- _INPUT DATA_:

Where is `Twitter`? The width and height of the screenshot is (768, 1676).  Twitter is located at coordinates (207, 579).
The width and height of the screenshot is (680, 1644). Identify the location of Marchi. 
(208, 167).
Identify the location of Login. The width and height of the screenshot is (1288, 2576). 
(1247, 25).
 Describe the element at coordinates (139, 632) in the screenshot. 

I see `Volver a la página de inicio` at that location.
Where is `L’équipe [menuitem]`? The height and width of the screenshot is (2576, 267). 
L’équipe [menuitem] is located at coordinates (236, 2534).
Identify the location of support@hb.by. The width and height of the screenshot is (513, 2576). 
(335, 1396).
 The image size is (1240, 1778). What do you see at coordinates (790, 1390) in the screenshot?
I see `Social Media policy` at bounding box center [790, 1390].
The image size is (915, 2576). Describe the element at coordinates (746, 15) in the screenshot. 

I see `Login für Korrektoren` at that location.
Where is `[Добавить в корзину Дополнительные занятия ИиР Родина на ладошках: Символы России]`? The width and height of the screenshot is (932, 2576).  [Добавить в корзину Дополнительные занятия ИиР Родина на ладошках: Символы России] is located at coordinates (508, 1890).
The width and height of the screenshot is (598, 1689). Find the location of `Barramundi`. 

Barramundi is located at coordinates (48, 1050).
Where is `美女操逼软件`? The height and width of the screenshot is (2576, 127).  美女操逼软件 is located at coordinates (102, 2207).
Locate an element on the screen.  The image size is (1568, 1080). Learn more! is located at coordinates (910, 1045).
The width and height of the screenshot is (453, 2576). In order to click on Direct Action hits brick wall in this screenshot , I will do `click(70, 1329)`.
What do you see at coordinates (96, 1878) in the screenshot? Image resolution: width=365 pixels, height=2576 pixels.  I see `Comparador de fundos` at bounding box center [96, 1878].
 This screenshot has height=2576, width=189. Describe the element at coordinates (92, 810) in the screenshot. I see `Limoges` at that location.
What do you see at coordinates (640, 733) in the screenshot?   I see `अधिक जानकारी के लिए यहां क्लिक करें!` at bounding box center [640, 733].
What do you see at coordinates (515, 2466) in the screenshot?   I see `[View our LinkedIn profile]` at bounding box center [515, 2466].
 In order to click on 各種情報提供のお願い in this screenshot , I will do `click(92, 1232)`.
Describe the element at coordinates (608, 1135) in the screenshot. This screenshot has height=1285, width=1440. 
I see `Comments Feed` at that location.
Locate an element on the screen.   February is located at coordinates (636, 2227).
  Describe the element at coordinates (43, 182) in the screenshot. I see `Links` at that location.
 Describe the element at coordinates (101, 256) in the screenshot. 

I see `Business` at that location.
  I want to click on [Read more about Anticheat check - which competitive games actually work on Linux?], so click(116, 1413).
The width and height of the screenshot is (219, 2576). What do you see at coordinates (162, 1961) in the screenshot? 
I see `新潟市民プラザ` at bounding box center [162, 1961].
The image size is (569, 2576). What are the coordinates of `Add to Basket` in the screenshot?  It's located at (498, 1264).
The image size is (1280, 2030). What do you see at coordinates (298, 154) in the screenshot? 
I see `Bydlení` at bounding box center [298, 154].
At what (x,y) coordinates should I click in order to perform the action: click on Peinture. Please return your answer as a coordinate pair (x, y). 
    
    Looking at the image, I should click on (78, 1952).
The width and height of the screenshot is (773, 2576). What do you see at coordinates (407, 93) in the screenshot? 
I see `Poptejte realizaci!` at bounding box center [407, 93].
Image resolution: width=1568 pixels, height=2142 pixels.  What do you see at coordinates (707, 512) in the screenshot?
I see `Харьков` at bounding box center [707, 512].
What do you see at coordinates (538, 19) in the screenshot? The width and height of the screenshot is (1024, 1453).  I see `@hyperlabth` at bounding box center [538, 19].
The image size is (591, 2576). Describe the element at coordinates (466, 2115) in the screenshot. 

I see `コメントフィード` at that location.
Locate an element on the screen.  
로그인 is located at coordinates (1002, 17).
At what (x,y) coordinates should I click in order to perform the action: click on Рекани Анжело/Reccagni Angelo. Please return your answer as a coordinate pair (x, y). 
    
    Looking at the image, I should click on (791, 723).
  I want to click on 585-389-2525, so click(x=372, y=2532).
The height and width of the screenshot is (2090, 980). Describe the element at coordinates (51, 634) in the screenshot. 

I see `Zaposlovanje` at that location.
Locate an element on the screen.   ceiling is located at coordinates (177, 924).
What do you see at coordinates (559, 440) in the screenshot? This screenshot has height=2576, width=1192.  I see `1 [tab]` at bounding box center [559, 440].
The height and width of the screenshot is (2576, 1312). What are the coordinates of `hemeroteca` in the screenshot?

- _WORK TO BE COMPLETED_:
Across the material above, how many lines include the string "will"? Only the number is wanted.

- _RESULT OF THE EXERCISE_:
2